In dem Text, den verlinkt hast, wird das nicht ganz so absolut dargestellt. Zumindest in dem dort beschriebenen Versuch, konnten die Versuchspersonen einen auf einem Bildschirm erscheinenden Kreis schneller erkennen, wenn er aus einer anderen Farbkategorie der jeweiligen Sprache als der Hintergrund bestand und brauchten länger wenn er aus derselben Farbkategorie stammt. Das bedeutet aber nicht, dass sie dann keine Unterschiede wahrnehmen können.
Ich habe auch ein bisschen nach weiteren Artikeln dazu gesucht und es scheint generell so zu sein, dass die Tests in der Regel die Kategorisierung und Erinnerung von Farben entsprechend der in einer Sprache vorhanden Farbkategorien untersuchen und nicht die Unterscheidbarkeit an sich.
Näheres dazu findet man z. B. hier:
(PDF) Colour categories and category acquisition in Himba and English (researchgate.net)
Dort ist beschrieben, wie sich die Kategorisierung von Farben bei Kinder mit Himba oder Englisch als Muttersprache ändert, sobald die Kinder die jeweiligen Farbkategorien der Sprache erlernen.
Vorher unterscheiden sie Farben nach Ähnlichkeit, nach erlernen der Farbwörter dann eher nach den Farbkategorien. Sie machen bei Erinnerungsaufgaben dann eher Fehler innerhalb einer Farbkategorie als außerhalb.

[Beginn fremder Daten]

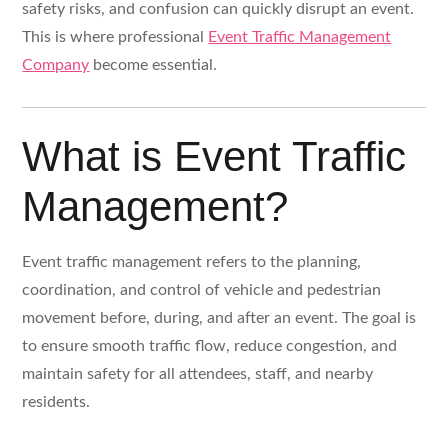
safety risks, and confusion can quickly disrupt an event.
This is where professional
Event Traffic Management
Company
become essential.
What is Event Traffic
Management?
Event traffic management refers to the planning,
coordination, and control of vehicle and pedestrian
movement before, during, and after an event. The goal is
to ensure smooth traffic flow, reduce congestion, and
maintain safety for all attendees, staff, and nearby
residents.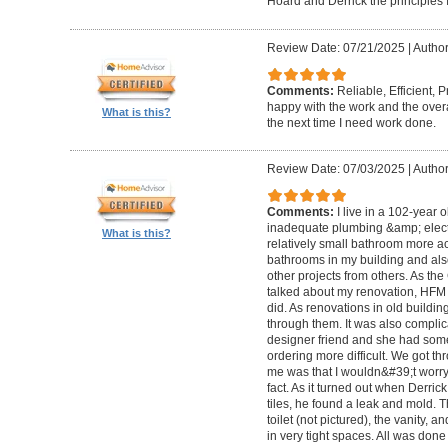
Hoard and Derrick the principles 
Review Date: 07/21/2025
|
Author
Comments:
Reliable, Efficient,
happy with the work and the overa
What is this?
the next time I need work done.
Review Date: 07/03/2025
|
Author
Comments:
I live in a 102-year 
inadequate plumbing &amp; elect
What is this?
relatively small bathroom more acc
bathrooms in my building and als
other projects from others. As t
talked about my renovation, HFM 
did. As renovations in old buildi
through them. It was also compli
designer friend and she had some
ordering more difficult. We got thr
me was that I wouldn&#39;t worry a
fact. As it turned out when Derri
tiles, he found a leak and mold. 
toilet (not pictured), the vanity,
in very tight spaces. All was done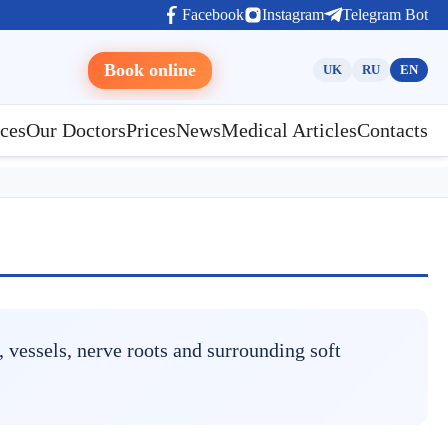
Facebook
Instagram
Telegram Bot
Book online
UK
RU
EN
ces
Our Doctors
Prices
News
Medical Articles
Contacts
 vessels, nerve roots and surrounding soft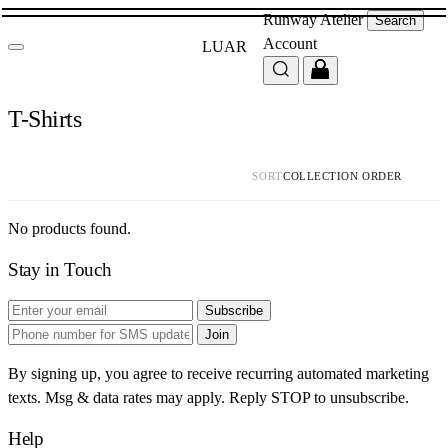
Runway
Atelier
Search
Account
LUAR
T-Shirts
SORT
No products found.
Stay in Touch
Subscribe
Join
By signing up, you agree to receive recurring automated marketing
texts. Msg & data rates may apply. Reply STOP to unsubscribe.
Help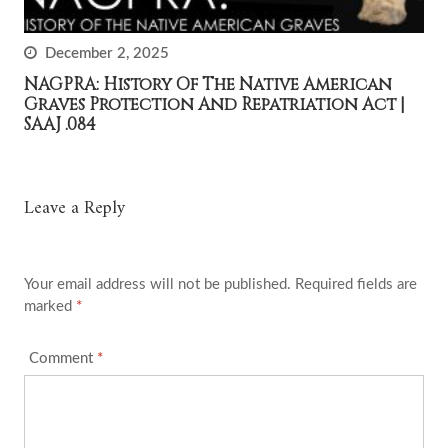
December 2, 2025
NAGPRA: History Of The Native American
Graves Protection And Repatriation Act |
SAAJ .084
Leave a Reply
Your email address will not be published.
Required fields are
marked
*
Comment
*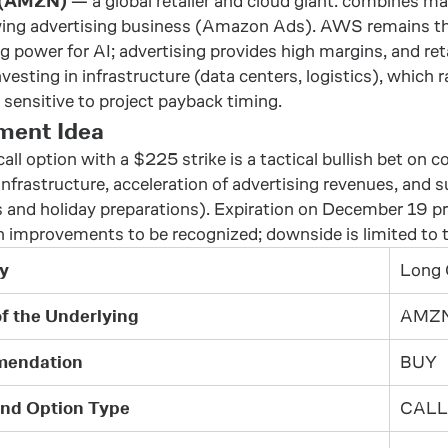
 (AMZN)
— a global retailer and cloud giant: combines ma
ing advertising business (Amazon Ads). AWS remains the 
 power for AI; advertising provides high margins, and ret
nvesting in infrastructure (data centers, logistics), which
sensitive to project payback timing.
ment Idea
call option with a $225 strike is a tactical bullish bet on
frastructure, acceleration of advertising revenues, and 
 and holiday preparations). Expiration on December 19 pr
n improvements to be recognized; downside is limited to
y
Long 
of the Underlying
AMZ
endation
BUY
and Option Type
CALL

"In our longitudinal study, from an initial reliance on perceptual similarity,
an advantage for the (language appropriate) set of focal colours became evident
as soon as children acquired colour terms. Of those children knowing one or
more colour terms at the first time of testing, English children showed superior
memory performance for the items that are focal to English, but not to Himba
categories, while Himba children showed the reverse pattern. Such rapid
divergence in the cognitive organization of colour for the two groups, from the
time that the first terms are learnt, suggests that cognitive colour categories are
learned rather than innate. Thus, these data, like those for adult Himba and
Berinmo speakers, argue against an innate origin for the eleven basic colour
terms in English."
Es macht auch keinen Sinn, dass man blau und grün erst unterscheiden kann, wenn man unterschiedliche Begriffe dafür hat. Menschen können ja ohnehin mehr Farben und Farbtöne unterscheiden als es Begriffe dafür gibt.

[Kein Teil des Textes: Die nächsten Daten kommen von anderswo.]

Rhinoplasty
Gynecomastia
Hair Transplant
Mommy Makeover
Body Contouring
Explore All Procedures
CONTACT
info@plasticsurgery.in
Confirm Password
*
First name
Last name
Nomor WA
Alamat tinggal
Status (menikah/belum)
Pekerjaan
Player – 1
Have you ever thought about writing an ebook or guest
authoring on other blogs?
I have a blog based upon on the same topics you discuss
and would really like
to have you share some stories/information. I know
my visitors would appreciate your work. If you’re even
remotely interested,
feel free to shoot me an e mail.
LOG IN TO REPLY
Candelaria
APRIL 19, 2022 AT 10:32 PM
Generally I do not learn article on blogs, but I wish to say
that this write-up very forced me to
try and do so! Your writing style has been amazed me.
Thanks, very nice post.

Als Beispiel möchte ich noch mal die Farbe des Telekom-Logos erwähnen. Aus diversen Pressberichten über diesbezügliche Rechtsstreitigkeiten ist den meisten wahrscheinlich bekannt, dass es sich dabei um Magenta handelt. Aber ändert sich durch dieses Wissen die Farbwahrnehmung des Logos oder wird die Farbe erst dadurch z. B. von der Farbe einer roten Rose unterscheidbar? Oder ändert sich die Farbwahrnehmung, wenn man weiß, dass Magenta nicht einfach der Name für irgendeinen Rotton ist, sondern das Magenta im CMYK-Farbsystem eine der Grundfarben ist? Ich denke eher nicht.

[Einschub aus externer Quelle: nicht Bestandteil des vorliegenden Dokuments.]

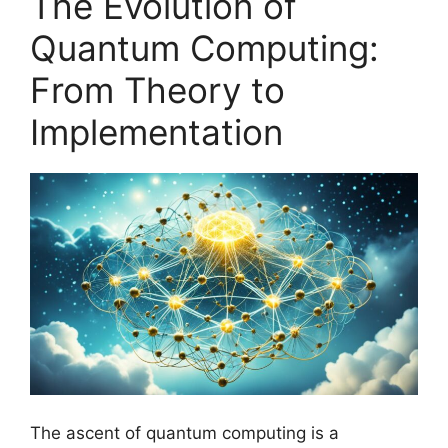
The Evolution of
Quantum Computing:
From Theory to
Implementation
The ascent of quantum computing is a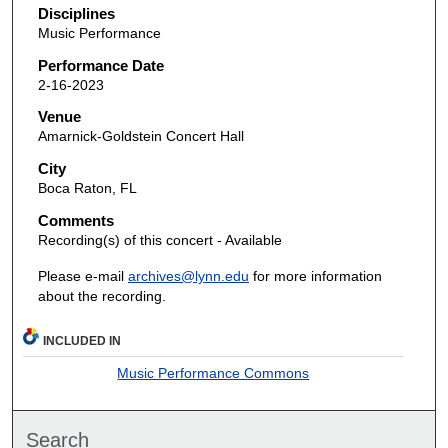
Disciplines
Music Performance
Performance Date
2-16-2023
Venue
Amarnick-Goldstein Concert Hall
City
Boca Raton, FL
Comments
Recording(s) of this concert - Available
Please e-mail
archives@lynn.edu
for more information
about the recording.
INCLUDED IN
Music Performance Commons
Search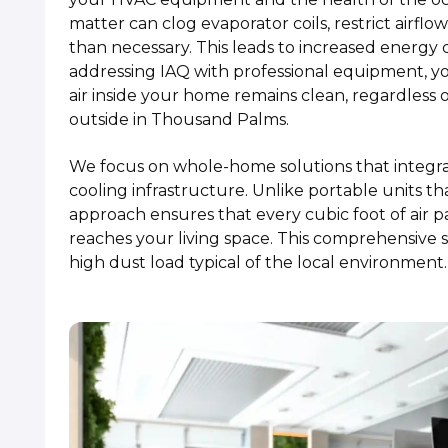
matter can clog evaporator coils, restrict airf
than necessary. This leads to increased energ
addressing IAQ with professional equipment, y
air inside your home remains clean, regardless 
outside in Thousand Palms.
We focus on whole-home solutions that integrat
cooling infrastructure. Unlike portable units t
approach ensures that every cubic foot of air p
reaches your living space. This comprehensive s
high dust load typical of the local environment.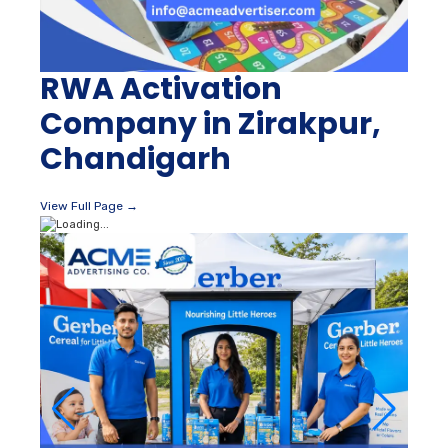
RWA Activation
Company in Zirakpur,
Chandigarh
View Full Page →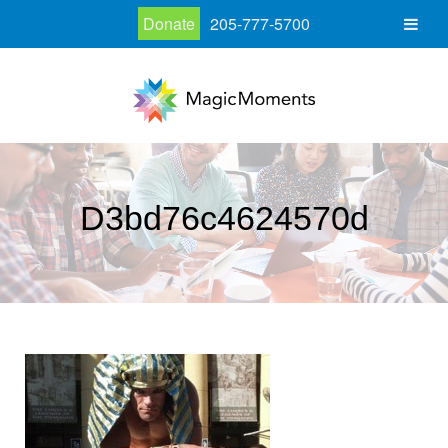
Donate
205-777-5700
D3bd76c4624570d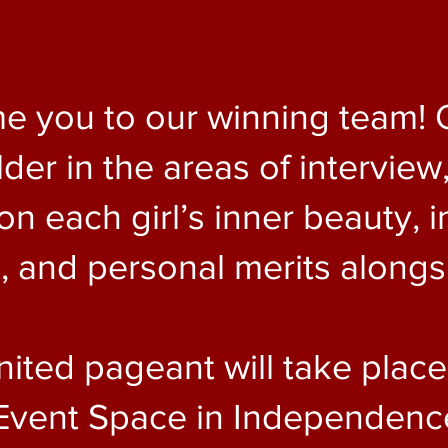
e you to our winning team! 
er in the areas of interview,
 each girl’s inner beauty, i
and personal merits alongsi
nited pageant will take plac
Event Space in Independence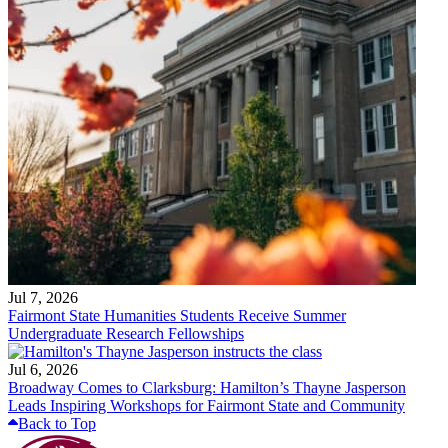
Jul 7, 2026
Fairmont State Humanities Students Receive Summer
Undergraduate Research Fellowships
Jul 6, 2026
Broadway Comes to Clarksburg: Hamilton’s Thayne Jasperson
Leads Inspiring Workshops for Fairmont State and Community
Back to Top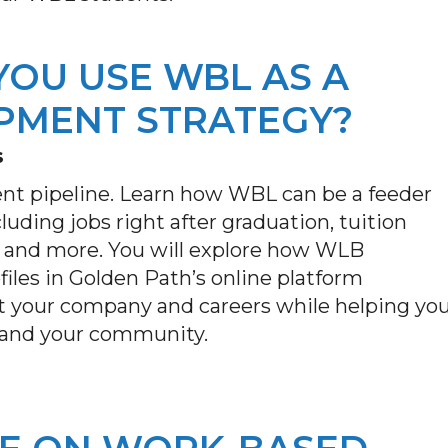
YOU USE WBL AS A
PMENT STRATEGY?
s
ent pipeline. Learn how WBL can be a feeder
luding jobs right after graduation, tuition
 and more. You will explore how WLB
iles in Golden Path’s online platform
t your company and careers while helping yo
s and your community.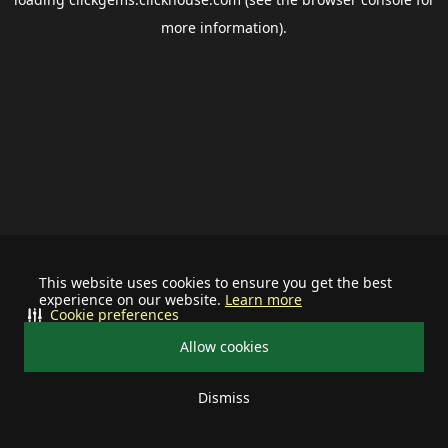
more information).
This website uses cookies to ensure you get the best
experience on our website.
Learn more
Cookie preferences
Allow cookies
Dismiss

Dieses Wissen hilft allerdings bei der Wiedererkennung und Kategorisierung der Farbe des Logos, da man neben dem visuellen Farbeindruck eben auch die Information "Magenta" anstelle von "irgendein Rotton" abspeichert und erinnert sich dann bei Gegenständen in ähnlicher Farbe daran "Ah, Magenta!".
Dasselbe gilt auch für Cyan bzw. Türkis. El Quichote konnte als kleines Kind erkennen, dass die Farbe seiner Pantoffeln kein typisches blau oder grün ist, konnte sie also von blau und grün unterscheiden, obwohl er damals wohl kein Wort für diese Farbe hatte.
Im Übrigen ist die unterschiedliche visuelle Wahrnehmung von blau und grün ja auch überhaupt erst die Voraussetzung dafür, dass der Wunsch auftaucht, dafür unterschiedliche Begriffe zu haben. Wenn man die Farben ohne die Begriffe nicht unterscheiden könnte, würde man ja gar nicht auf die Idee kommen, dafür unterschiedliche Begriffe zu verwenden.